### YOUR GOAL
Each record needs to be retyped exactly, though its pictures should not appear.

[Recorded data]
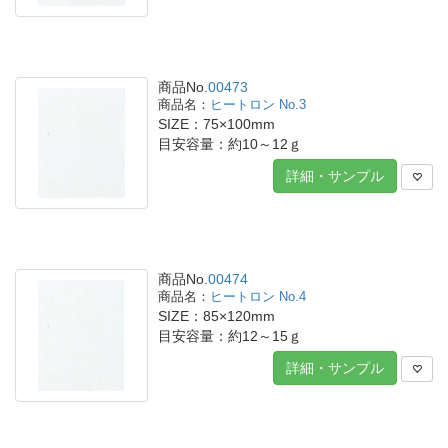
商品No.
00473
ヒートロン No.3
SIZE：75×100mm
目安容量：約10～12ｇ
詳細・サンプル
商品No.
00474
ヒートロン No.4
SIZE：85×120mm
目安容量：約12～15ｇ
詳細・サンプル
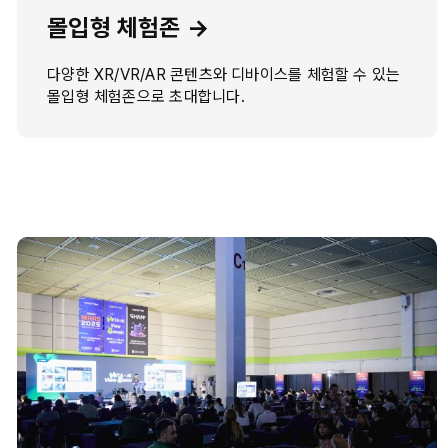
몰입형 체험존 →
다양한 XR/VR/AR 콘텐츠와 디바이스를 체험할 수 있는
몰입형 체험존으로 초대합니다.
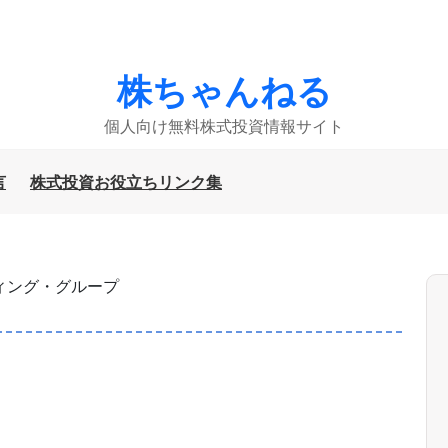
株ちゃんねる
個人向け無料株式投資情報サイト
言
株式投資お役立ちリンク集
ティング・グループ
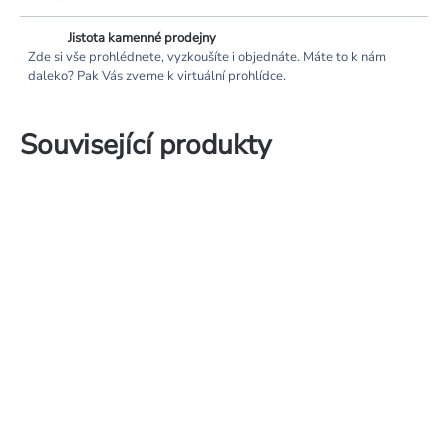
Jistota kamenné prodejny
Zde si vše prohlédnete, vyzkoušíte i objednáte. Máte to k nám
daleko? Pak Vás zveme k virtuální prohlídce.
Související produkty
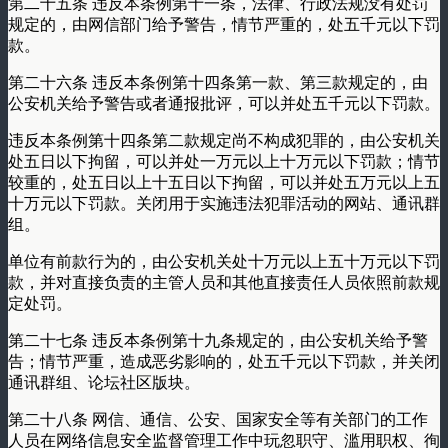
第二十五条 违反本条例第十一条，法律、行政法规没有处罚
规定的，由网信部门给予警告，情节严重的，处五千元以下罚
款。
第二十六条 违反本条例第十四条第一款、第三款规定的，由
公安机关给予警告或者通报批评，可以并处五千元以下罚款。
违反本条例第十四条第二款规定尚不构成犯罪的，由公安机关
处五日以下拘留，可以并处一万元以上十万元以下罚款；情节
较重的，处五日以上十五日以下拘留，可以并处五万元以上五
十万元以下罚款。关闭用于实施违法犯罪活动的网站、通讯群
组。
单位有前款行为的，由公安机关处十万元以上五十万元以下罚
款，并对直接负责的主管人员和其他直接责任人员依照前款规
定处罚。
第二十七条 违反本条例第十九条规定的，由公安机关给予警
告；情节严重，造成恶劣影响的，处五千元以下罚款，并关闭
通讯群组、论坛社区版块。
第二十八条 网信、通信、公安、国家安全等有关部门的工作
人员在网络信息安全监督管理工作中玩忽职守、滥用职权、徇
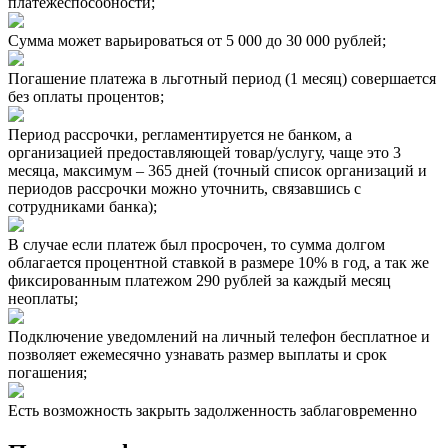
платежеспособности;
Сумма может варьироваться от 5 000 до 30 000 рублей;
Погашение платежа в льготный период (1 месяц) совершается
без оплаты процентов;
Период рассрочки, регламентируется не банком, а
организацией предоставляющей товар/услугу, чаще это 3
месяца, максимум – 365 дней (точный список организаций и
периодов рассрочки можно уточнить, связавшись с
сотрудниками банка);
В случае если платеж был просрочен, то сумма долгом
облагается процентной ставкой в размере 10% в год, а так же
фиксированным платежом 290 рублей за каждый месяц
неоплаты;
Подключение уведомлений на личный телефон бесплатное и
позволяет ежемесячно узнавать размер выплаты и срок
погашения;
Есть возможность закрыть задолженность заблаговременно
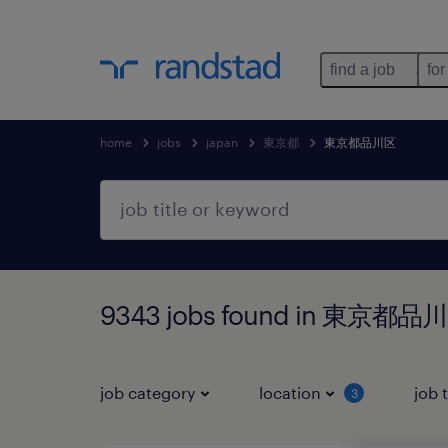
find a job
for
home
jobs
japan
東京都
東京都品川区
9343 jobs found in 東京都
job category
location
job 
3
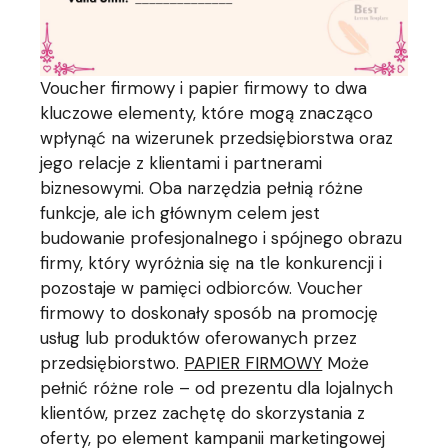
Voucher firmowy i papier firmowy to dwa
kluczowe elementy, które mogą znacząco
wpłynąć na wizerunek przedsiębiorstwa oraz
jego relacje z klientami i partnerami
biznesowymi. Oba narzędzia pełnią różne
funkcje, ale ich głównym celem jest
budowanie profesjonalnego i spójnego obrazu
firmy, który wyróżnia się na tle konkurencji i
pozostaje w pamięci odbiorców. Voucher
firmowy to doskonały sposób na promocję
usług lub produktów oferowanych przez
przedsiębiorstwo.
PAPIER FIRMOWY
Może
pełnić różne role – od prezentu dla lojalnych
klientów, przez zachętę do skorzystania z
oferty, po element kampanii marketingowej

### WRITTEN ANSWER
商品No.
00473
ヒートロン No.3
SIZE：75×100mm
目安容量：約10～12ｇ
詳細・サンプル
商品No.
00474
ヒートロン No.4
SIZE：85×120mm
目安容量：約12～15ｇ
詳細・サンプル
몰입형 체험존 →
다양한 XR/VR/AR 콘텐츠와 디바이스를 체험할 수 있는
몰입형 체험존으로 초대합니다.
株ちゃんねる
個人向け無料株式投資情報サイト
言
株式投資お役立ちリンク集
ティング・グループ
Jistota kamenné prodejny
Zde si vše prohlédnete, vyzkoušíte i objednáte. Máte to k nám
daleko? Pak Vás zveme k virtuální prohlídce.
Související produkty
第二十五条 违反本条例第十一条，法律、行政法规没有处罚
规定的，由网信部门给予警告，情节严重的，处五千元以下罚
款。
第二十六条 违反本条例第十四条第一款、第三款规定的，由
公安机关给予警告或者通报批评，可以并处五千元以下罚款。
违反本条例第十四条第二款规定尚不构成犯罪的，由公安机关
处五日以下拘留，可以并处一万元以上十万元以下罚款；情节
较重的，处五日以上十五日以下拘留，可以并处五万元以上五
十万元以下罚款。关闭用于实施违法犯罪活动的网站、通讯群
组。
单位有前款行为的，由公安机关处十万元以上五十万元以下罚
款，并对直接负责的主管人员和其他直接责任人员依照前款规
定处罚。
第二十七条 违反本条例第十九条规定的，由公安机关给予警
告；情节严重，造成恶劣影响的，处五千元以下罚款，并关闭
通讯群组、论坛社区版块。
第二十八条 网信、通信、公安、国家安全等有关部门的工作
人员在网络信息安全监督管理工作中玩忽职守、滥用职权、徇
платежеспособности;
Сумма может варьироваться от 5 000 до 30 000 рублей;
Погашение платежа в льготный период (1 месяц) совершается
без оплаты процентов;
Период рассрочки, регламентируется не банком, а
организацией предоставляющей товар/услугу, чаще это 3
месяца, максимум – 365 дней (точный список организаций и
периодов рассрочки можно уточнить, связавшись с
сотрудниками банка);
В случае если платеж был просрочен, то сумма долгом
облагается процентной ставкой в размере 10% в год, а так же
фиксированным платежом 290 рублей за каждый месяц
неоплаты;
Подключение уведомлений на личный телефон бесплатное и
позволяет ежемесячно узнавать размер выплаты и срок
погашения;
Есть возможность закрыть задолженность заблаговременно
find a job
for
home
jobs
japan
東京都
東京都品川区
9343 jobs found in 東京都
job category
location
job 
3
Voucher firmowy i papier firmowy to dwa
kluczowe elementy, które mogą znacząco
wpłynąć na wizerunek przedsiębiorstwa oraz
jego relacje z klientami i partnerami
biznesowymi. Oba narzędzia pełnią różne
funkcje, ale ich głównym celem jest
budowanie profesjonalnego i spójnego obrazu
firmy, który wyróżnia się na tle konkurencji i
pozostaje w pamięci odbiorców. Voucher
firmowy to doskonały sposób na promocję
usług lub produktów oferowanych przez
przedsiębiorstwo.
PAPIER FIRMOWY
Może
pełnić różne role – od prezentu dla lojalnych
klientów, przez zachętę do skorzystania z
oferty, po element kampanii marketingowej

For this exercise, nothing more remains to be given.